Vladimir Putin and Xi Jinping at the Belt and Road Forum in Beijing in October 2023
Vladimir Putin and Xi Jinping met at the Belt and Road Forum in Beijing in October 2023 - Sergei Guneev/Pool/Sputnik

Vladimir Putin will arrive in China on Thursday for a two-day state visit to further cement ties between the two countries, the Kremlin has said.

The meeting with Xi Jinping, the Chinese president, will mark Mr Putin’s first overseas trip since his inauguration for a fifth term as Russia’s president, and underscores deepening cooperation between the two leaders that has alarmed the United States and its allies.

The two men “will discuss in detail the entire range of issues of the comprehensive partnership and strategic cooperation, identify key areas for further development of Russian-Chinese practical cooperation, and exchange views in detail on the most pressing international and regional issues,” the Kremlin said.

It added that Mr Xi and Mr Putin would sign a joint statement after their summit but gave no further details. China’s foreign ministry issued a brief announcement that the Russian leader was visiting at the invitation of the president.

Washington will closely observe talks

Portamur, the Russian news portal, said the two leaders would attend a gala to mark the 75th anniversary of the establishment of diplomatic relations.

Their talks will be closely observed from Washington, which has voiced growing concern about the weapons technology alliance between Beijing and Moscow that is helping to fuel Russia’s war against Ukraine.

China has backed Russia politically over the conflict and continues to export machine tools and other dual use items seen as boosting Russia’s military capabilities, without actually exporting weaponry.

In April, the US accused China of providing Moscow with cruise missile and drone engines, as well as machine tools for ballistic missiles, and of supplying 90 per cent of chips imported by Russia last year for use in tanks, missiles and aircraft.
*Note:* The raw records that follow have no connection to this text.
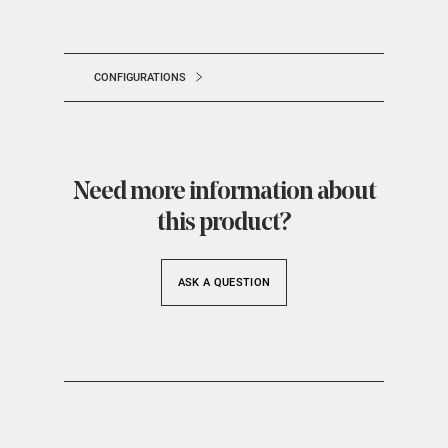
CONFIGURATIONS
Need more information about
this product?
ASK A QUESTION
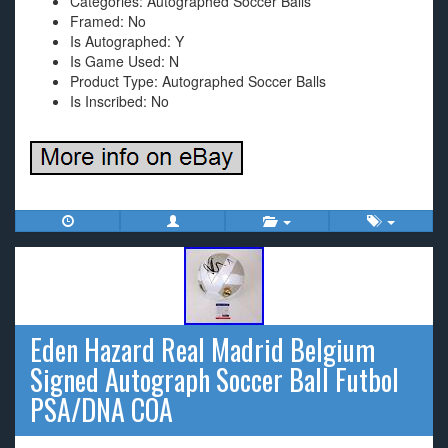
Categories: Autographed Soccer Balls
Framed: No
Is Autographed: Y
Is Game Used: N
Product Type: Autographed Soccer Balls
Is Inscribed: No
Eden Hazard Real Madrid Belgium
Signed Autograph Soccer Ball Futbol
PSA/DNA COA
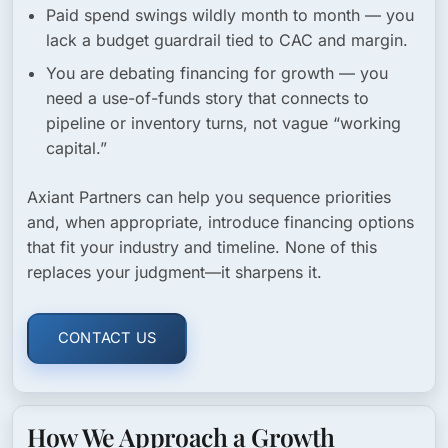
Paid spend swings wildly month to month
— you
lack a budget guardrail tied to CAC and margin.
You are debating financing for growth
— you
need a use-of-funds story that connects to
pipeline or inventory turns, not vague “working
capital.”
Axiant Partners can help you sequence priorities
and, when appropriate, introduce financing options
that fit your industry and timeline. None of this
replaces your judgment—it sharpens it.
CONTACT US
How We Approach a Growth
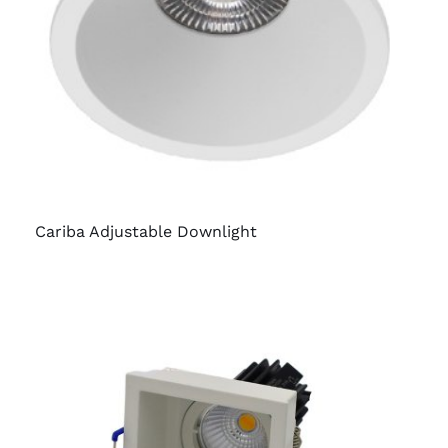
Cariba Adjustable Downlight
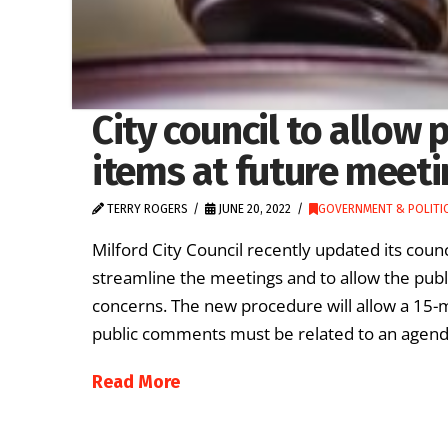
City council to allo
items at future meet
TERRY ROGERS
JUNE 20, 2022
GOVERNMENT & POLITI
Milford City Council recently updated its coun
streamline the meetings and to allow the publi
concerns. The new procedure will allow a 15-
public comments must be related to an agenda
Read More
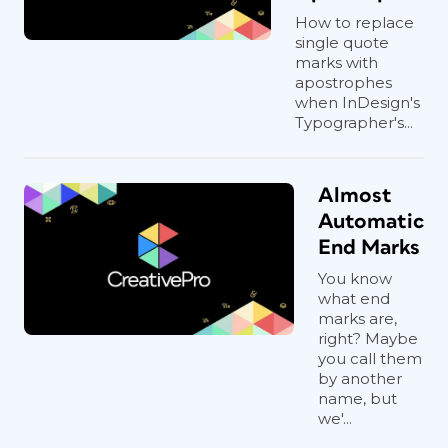
How to replace
single quote
marks with
apostrophes
when InDesign's
Typographer's...
Almost
Automatic
End Marks
You know
what end
marks are,
right? Maybe
you call them
by another
name, but
we'...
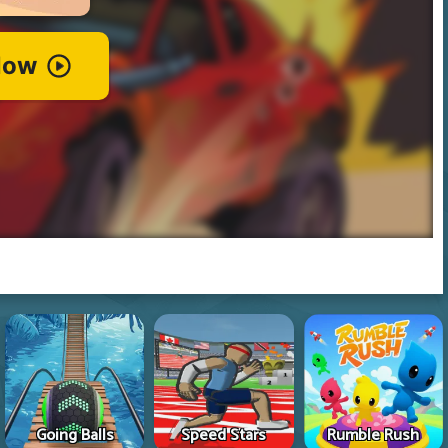
Going Balls
Speed Stars
Rumble Rush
“Russia would struggle to sustain its assault on Ukraine without China’s support,” Antony Blinken, the US secretary of state, said in April after visiting China, where he cautioned that the US would take action if Beijing did not curb the flow of goods.

Washington followed up in May with sanctions against more than a dozen Chinese entities that the Treasury department has claimed are providing Russia with infrared detectors, drone components and missile sensors.

Xi walking a tightrope

Mr Xi must strike a fine balance during the Russian leader’s visit. If he signals further support for Mr Putin, he risks alienating Europe, a key trading partner.
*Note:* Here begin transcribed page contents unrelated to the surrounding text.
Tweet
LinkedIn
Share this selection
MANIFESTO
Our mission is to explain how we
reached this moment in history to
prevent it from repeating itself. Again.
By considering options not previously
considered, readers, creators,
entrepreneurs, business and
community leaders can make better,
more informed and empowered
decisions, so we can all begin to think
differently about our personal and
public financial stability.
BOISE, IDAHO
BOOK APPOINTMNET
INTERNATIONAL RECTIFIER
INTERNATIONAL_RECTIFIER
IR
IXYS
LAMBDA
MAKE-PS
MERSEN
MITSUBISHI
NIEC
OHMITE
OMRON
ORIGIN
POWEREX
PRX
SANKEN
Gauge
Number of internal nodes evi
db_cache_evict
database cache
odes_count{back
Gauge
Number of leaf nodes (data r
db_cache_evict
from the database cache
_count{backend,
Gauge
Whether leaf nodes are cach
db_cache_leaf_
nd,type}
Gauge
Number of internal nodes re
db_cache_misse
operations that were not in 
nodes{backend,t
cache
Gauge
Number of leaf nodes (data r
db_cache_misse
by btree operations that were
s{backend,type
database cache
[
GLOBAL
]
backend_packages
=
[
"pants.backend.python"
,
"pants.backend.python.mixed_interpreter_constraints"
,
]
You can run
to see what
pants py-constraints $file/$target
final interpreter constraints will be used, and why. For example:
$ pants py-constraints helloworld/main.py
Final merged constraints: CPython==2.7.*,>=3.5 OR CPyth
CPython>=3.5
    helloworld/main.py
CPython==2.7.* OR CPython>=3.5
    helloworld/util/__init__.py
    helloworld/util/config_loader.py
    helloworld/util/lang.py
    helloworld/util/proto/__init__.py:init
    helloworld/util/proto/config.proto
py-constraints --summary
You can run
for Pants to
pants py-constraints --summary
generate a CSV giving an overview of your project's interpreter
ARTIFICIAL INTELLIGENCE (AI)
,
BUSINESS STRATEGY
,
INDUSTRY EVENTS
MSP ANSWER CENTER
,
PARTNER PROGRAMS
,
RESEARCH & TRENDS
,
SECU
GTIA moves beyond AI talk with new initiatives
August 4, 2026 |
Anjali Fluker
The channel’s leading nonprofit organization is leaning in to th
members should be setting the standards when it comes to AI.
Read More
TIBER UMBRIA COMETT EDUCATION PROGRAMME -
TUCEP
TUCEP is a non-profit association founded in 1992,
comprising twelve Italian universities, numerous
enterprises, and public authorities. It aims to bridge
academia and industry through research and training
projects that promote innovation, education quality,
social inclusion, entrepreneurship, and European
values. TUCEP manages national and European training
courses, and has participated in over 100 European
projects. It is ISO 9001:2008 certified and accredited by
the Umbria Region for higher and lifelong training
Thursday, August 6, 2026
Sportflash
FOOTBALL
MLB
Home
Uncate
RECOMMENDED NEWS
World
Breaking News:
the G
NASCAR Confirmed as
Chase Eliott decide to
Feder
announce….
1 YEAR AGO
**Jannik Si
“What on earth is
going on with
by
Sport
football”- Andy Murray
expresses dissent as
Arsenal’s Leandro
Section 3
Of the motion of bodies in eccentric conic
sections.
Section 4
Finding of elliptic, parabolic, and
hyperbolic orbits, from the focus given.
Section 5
China has denied it is selling weapons to either side in the war and has increasingly portrayed itself as a broker for peace.

In early May, Li Hui, a Chinese special envoy carried out a third round of shuttle diplomacy on the political settlement of the Ukraine crisis, visiting Turkey, Egypt, Saudi Arabia and the United Arab Emirates.
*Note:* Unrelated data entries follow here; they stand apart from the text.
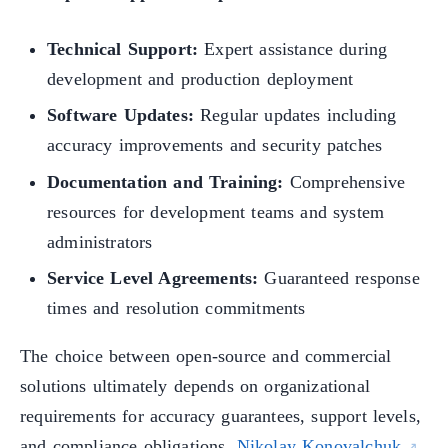
Technical Support:
Expert assistance during
development and production deployment
Software Updates:
Regular updates including
accuracy improvements and security patches
Documentation and Training:
Comprehensive
resources for development teams and system
administrators
Service Level Agreements:
Guaranteed response
times and resolution commitments
The choice between open-source and commercial
solutions ultimately depends on organizational
requirements for accuracy guarantees, support levels,
and compliance obligations.
Nikolay Konovalchuk
,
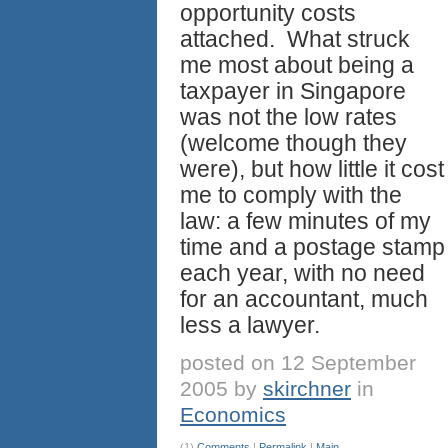
opportunity costs
attached. What struck
me most about being a
taxpayer in Singapore
was not the low rates
(welcome though they
were), but how little it cost
me to comply with the
law: a few minutes of my
time and a postage stamp
each year, with no need
for an accountant, much
less a lawyer.
posted on 12 September
2005 by
skirchner
in
Economics
(1)
Comments
|
Permalink
|
Main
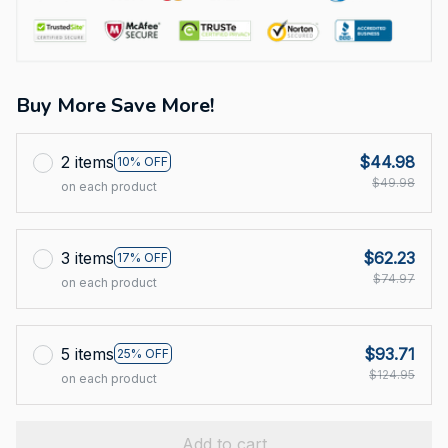
Buy More Save More!
2 items
$44.98
10% OFF
$49.98
on each product
3 items
$62.23
17% OFF
$74.97
on each product
5 items
$93.71
25% OFF
$124.95
on each product
Add to cart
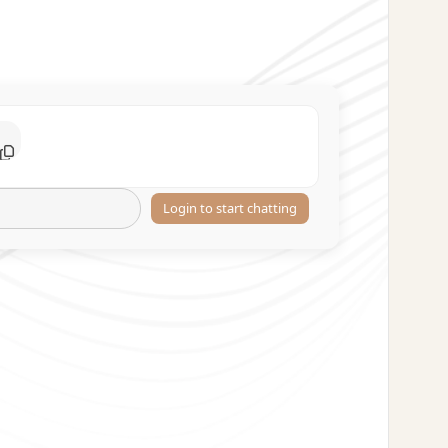
Login to start chatting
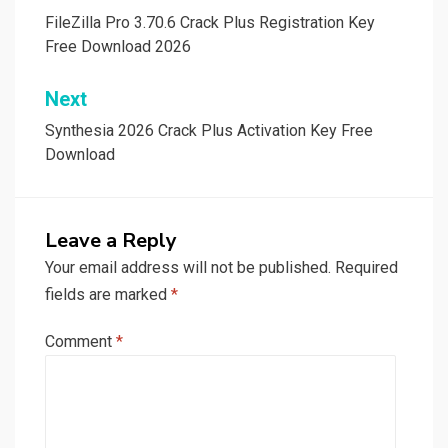
navigation
FileZilla Pro 3.70.6 Crack Plus Registration Key
Free Download 2026
Next
Synthesia 2026 Crack Plus Activation Key Free
Download
Leave a Reply
Your email address will not be published.
Required
fields are marked
*
Comment
*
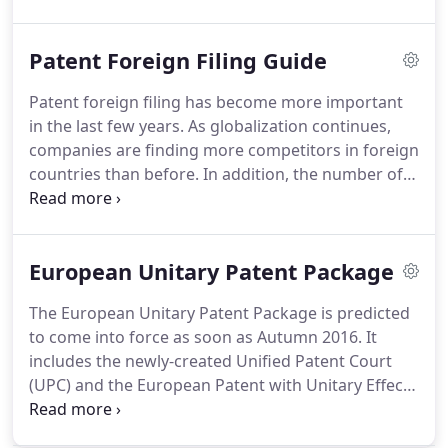
with the basic tools to do this yourself.
It is not
intended to be legal advice, simply a guide for
Patent Foreign Filing Guide
those who wish to write a patent application
themselves.
Please consult with an experienced
Patent foreign filing has become more important
patent attorney if you have any questions or
in the last few years.
As globalization continues,
concerns.
They say that a drawing speaks a
companies are finding more competitors in foreign
thousand words.
countries than before.
In addition, the number of
countries have increased where companies and
their competitors are locating offices, personnel,
manufacturing and where they are finding
European Unitary Patent Package
customers.
A carefully thought-out strategy is
required for all companies that are interested in
The European Unitary Patent Package is predicted
defending their intellectual property rights on the
to come into force as soon as Autumn 2016.
It
international stage.
includes the newly-created Unified Patent Court
(UPC) and the European Patent with Unitary Effect.
Under the current system, a patent is granted and
the owner of the patent chooses to validate in all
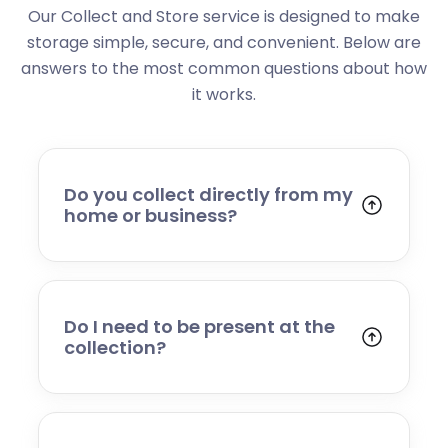
Our Collect and Store service is designed to make
storage simple, secure, and convenient. Below are
answers to the most common questions about how
it works.
Do you collect directly from my
home or business?
Yes. We collect from residential addresses,
offices, and commercial premises. Our team
will arrive at your chosen time, carefully load
your items, and transport them to our secure
Do I need to be present at the
storage facility.
collection?
Yes, someone will need to be present to
provide access and confirm the items being
stored. If you cannot attend, please speak to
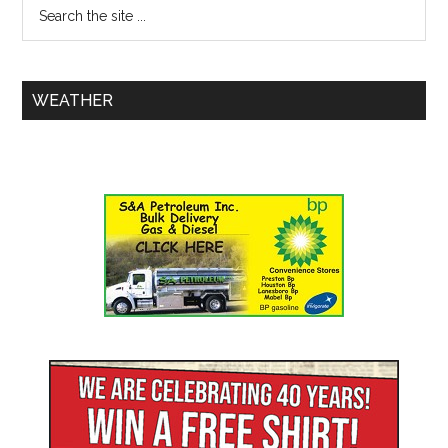
WEATHER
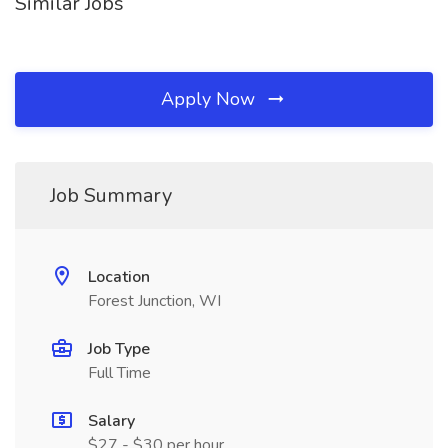
Similar Jobs
Apply Now
Job Summary
Location
Forest Junction, WI
Job Type
Full Time
Salary
$27 - $30 per hour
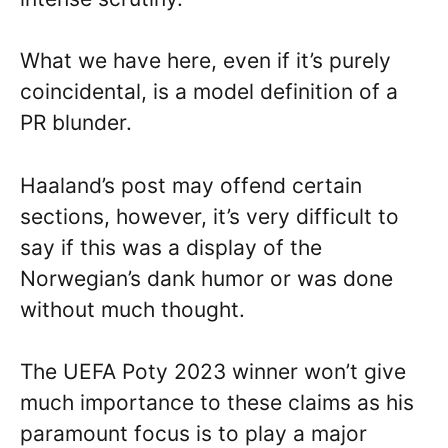
What we have here, even if it’s purely
coincidental, is a model definition of a
PR blunder.
Haaland’s post may offend certain
sections, however, it’s very difficult to
say if this was a display of the
Norwegian’s dank humor or was done
without much thought.
The UEFA Poty 2023 winner won’t give
much importance to these claims as his
paramount focus is to play a major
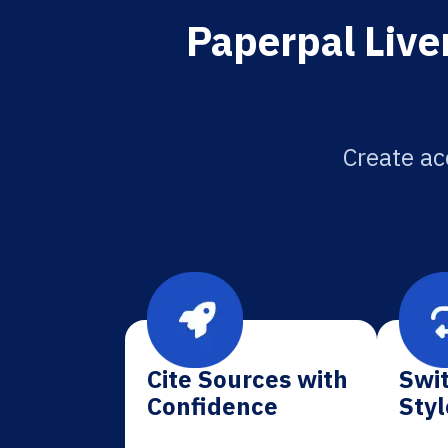
Paperpal Liver
Create ac
Cite Sources with
Swit
Confidence
Styl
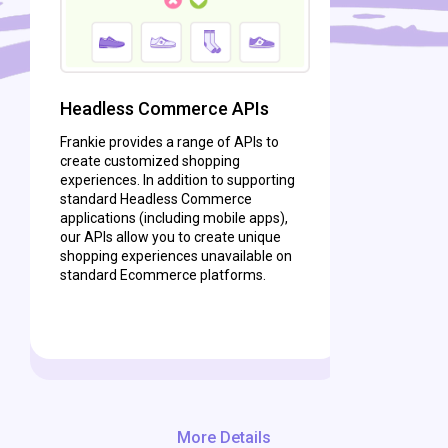
Headless Commerce APIs
Frankie provides a range of APIs to
create customized shopping
experiences. In addition to supporting
standard Headless Commerce
applications (including mobile apps),
our APIs allow you to create unique
shopping experiences unavailable on
standard Ecommerce platforms.
More Details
Mr Putin is expected to try to further secure a strategic partnership with China and the economic lifeline that Beijing has offered Russia since it came under severe financial sanctions over its invasion of Ukraine.

China is a major export market for energy supplies that keep the Kremlin’s coffers full.

Mr Putin is likely to broach the issue of the Power of Siberia 2 natural gas pipeline, designed to connect Russia and China via Mongolia, the South China Morning Post reported earlier this week.

If it goes ahead, the signature project would divert 50 billion cubic metres of natural gas per year to north China – redirecting a supply that once went to Europe.

It would also signal the depth of bilateral relations more than two years since the two authoritarian leaders declared a “no limits” partnership to counter America’s global influence and what they have criticised as interference.